Is There Science Behind The Efficacy Of The Jiftip?
"There is no scientific data to support the safety or efficacy of the Jiftip," Dr. Michael Krychman, Executive Director of the Southern California Center for Sexual Health and Survivorship Medicine and co-author of The Sexual Spark: 20 Essential Exercises to Reignite the Passion, tells Bustle. "It clearly adheres to the tip of the glans penis, the most sensitive part of the male sexual anatomy, and is propertied to act as a feel shield. Plus, there is no evidence to support that pre-ejaculate may not affect the tight seal and cause it to come loose." Loose? Yikes!
What Men Who've Tried It Say
The product is still in beta testing, so some men have tried it. One, Sam, attests to it on Jiftip's website, saying, "...wow I couldn’t believe how well this thing was sticking, felt like my little fella could go 12 rounds with Mike Tyson and still wouldn't fall off!! It's near invisible, and if you aren't looking at it, you'll definitely forget it's there, virtually undetectable."
The Jiftip rep shared this comment left on the site with Bustle:
But Does It Hurt?!
I would imagine the "maximum grip" adhesive hurts, or at least stings. "Another concern is that this Jiftip adheres to the sensitive penile glad tissue (it has abundant sensory nerves!) — adheres/ glues/ sticks, choose your own word," Dr. Krychman says. "In a strong Band-Aid-like manner, try to pull that off — especially in the heat of sexual excitement and pleasure — OUCH! Let's talk about coitus-interruptus-by-exquisite-pain-on-your-penis! Ripping a Band-Aid off your sensitive penile head — again, OUCH! Just take a gander on the product website's instructions: 'Does it hurt when you take it off? Yes, it does hurt. But you quickly build a tolerance to it — like drinking a beer, strange at first, suddenly you're addicted.' Not sure most men would appreciate paper-like cuts on their penis or the feeling of urinating glass — but to each his own!"
Would Doctors Recommend This Product?
"I would not label this as a new form of contraception until it has been proven to be effective," Dr. Brahmbhatt says. "I would be cautious to recommend this product to my patients or anyone else."
Here's What Men Should Use Instead
"There are way more effective ways to prevent pregnancy and STDs," Dr. Brahmbhatt says. They include:
- Male Birth Control — vasectomy, condoms, pull-out method — which all have their pros/cons. (The failure rate for condoms is up to 18 percent and withdrawal is up to 22 percent.)
- Female Birth Control — Fertility awareness apps/methods (24 percent failure rate), Ring (9 percent failure rate), Pill (9 percent failure rate), Injectable (6 percent failure rate), IUD (0.2-0.8 percent failure rate), tubal ligation (0.5% failure rate).

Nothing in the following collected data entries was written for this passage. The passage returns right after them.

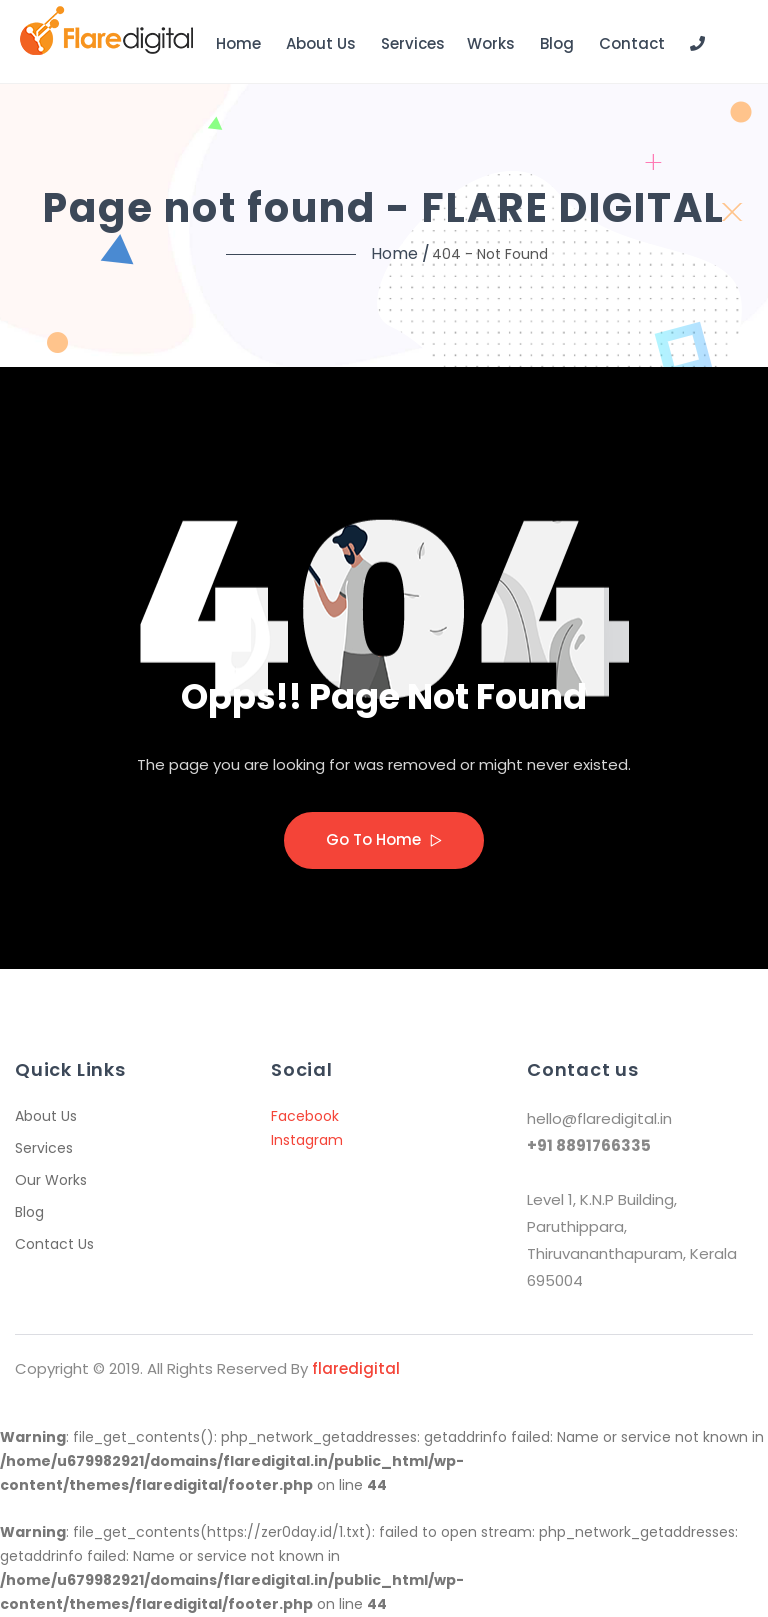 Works (491, 43)
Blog (557, 43)
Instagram (307, 1140)
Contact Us (54, 1244)
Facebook (305, 1116)
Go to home (384, 839)
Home (238, 43)
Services (413, 43)
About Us (321, 43)
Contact (632, 43)
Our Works (51, 1180)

As far as safe sex is concerned, Dr. Krychman is a big fan of men sticking to using condoms, even the guys who "don't believe in them." "Sometimes an unrealistic fear crops into men's sexual consciousness, especially when they're contemplating using condoms," Dr. Krychman says. "'Are condoms less manly? Am I supposed to a be a risk-taker and risk pregnancy or an STI?' Some men can even suppress the realistic fears of unwanted STIs or unwanted pregnancies, but then become preoccupied with the fear they will lose their erection, be a stud no more, and even fear that sex won't be as pleasurable. Condoms are often equated with rejection, decreased sexual prowess, and often perceived as emasculating. As a sexual medicine specialist, I ask my patients to follow the data: condoms, when used properly, prevent sexually transmitted diseases, unwanted pregnancy and, in some cases, enhance sensitivity and may promote sensual safe intimacy between partners. It's time to embrace the condom and squelch the condomphobia!"
The Final DL
In all seriousness, on Jiftip's website, when you're about to add some Jiftips to your online shopping cart, they do remind you that it's meant for fun:
Meanwhile, you should remember that Jiftip is what they state they are, a novelty item (and likely nothing more).